Step 2. Targeted "cleaning" with pharmabiotics Drinking ordinary pharmacy probiotics blindly is dangerous. The laboratory selects personalized pharmabiotics (drugs with proven clinical effect). They work like snipers: their goal is to inhibit (suppress) the growth of those microorganisms that accompany inflammation, but at the same time are guaranteed not to harm your own beneficial lacto- and bifidobacteria.

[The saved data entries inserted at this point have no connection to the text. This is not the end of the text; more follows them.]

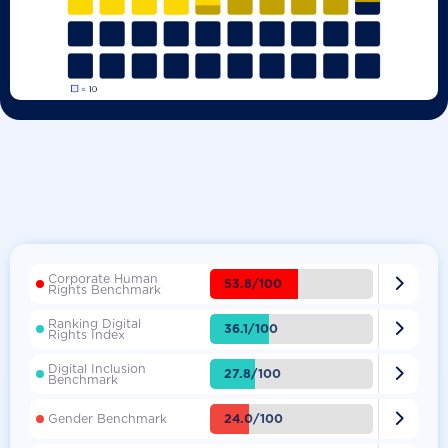
Corporate Human

53.8/100
Rights Benchmark
Ranking Digital

36.1/100
Rights Index
Digital Inclusion

27.8/100
Benchmark

24.0/100
Gender Benchmark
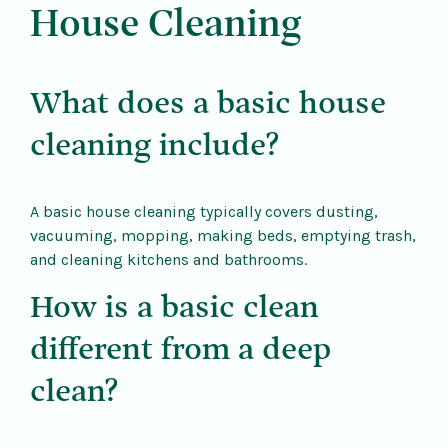
House Cleaning
What does a basic house
cleaning include?
A basic house cleaning typically covers dusting,
vacuuming, mopping, making beds, emptying trash,
and cleaning kitchens and bathrooms.
How is a basic clean
different from a deep
clean?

Step 3. Algorithmic reprogramming with nutrition After the acute inflammation is removed, the most important thing begins. Based on your genetic analysis and blood biochemistry, using complex mathematical IT algorithms (not simple ChatGPT), a personalized nutrition plan is drawn up. The algorithm calculates which products (plant ingredients) will serve as prebiotics to stimulate your weakened beneficial bacteria. New, previously intolerant products are introduced in microdoses, gradually, over several months. Thus, we slowly and painlessly "fatten" the necessary bacteria until they form a powerful colony capable of digesting any adequate food.
Conclusion: Food intolerances and systemic allergies are your body’s cry for help and the breakdown of the microbial barrier. Instead of cutting your diet to the bare minimum and living in fear of every meal, turn to evidence-based microbiomics. Restore gut integrity, support your bacteria with the right pharmabiotics and a mathematically balanced diet — and you can enjoy life to the fullest again.
❓ CLINICAL Q&A: 4 questions about allergies, intolerances and the microbiome
1. Can you cure gluten or lactose allergies simply by taking probiotics from the pharmacy? No. Most commercial probiotics contain foreign strains of bacteria that are often just in transit or even conflict with your own flora. In addition, they do not eliminate the root cause - inflammation of the mucous membrane ("leaky gut"). For a real result, accurate diagnosis is required (which pathogens are destroying the wall) and targeted administration of pharmabiotics that will destroy the pathogen and restore the barrier, after which long-term dietary adjustments are necessary.
2. Why does my stomach get very bloated and sore when I start eating healthy foods (lots of vegetables and fiber)? Because your microbiome has been "starving" for years without these foods and has adapted to a poor diet. The bacteria that should ferment complex fiber have almost disappeared. When you suddenly give a large amount of vegetables, the body has no "workers" to break them down, and the food begins to ferment with the participation of other bacteria, emitting gases. New healthy foods should be introduced in microdoses and very gradually, preferably under the control of an individual nutrition plan, to give the microbes time to multiply and adapt.
3. How does my stress level at work affect my inability to digest certain foods? There is a direct connection between the brain and the gut. When you are in a state of chronic stress (PTSD, anxiety), the body releases hormones (such as cortisol) that have evolved to shut down the digestive and tissue repair processes. Acidity decreases, enzyme secretion stops, and the intestinal walls become vulnerable to pathogens. In this state, even the healthiest foods cannot be digested properly and begin to provoke inflammation.
4. What is algorithmic food selection and how does it differ from a diet from the Internet? Universal diets do not work because they do not take into account your unique composition of microorganisms and the presence of concomitant diseases. Algorithmic selection from Ediens is based on mathematical models and European product databases. The system analyzes your microbiome genetic test, blood biochemistry and a detailed disease questionnaire. The algorithm calculates with accuracy to the gram which vegetables or proteins will act as medicines (prebiotics) specifically for your beneficial bacteria, and mathematically cuts off products that can cause inflammation or allergies in your specific case.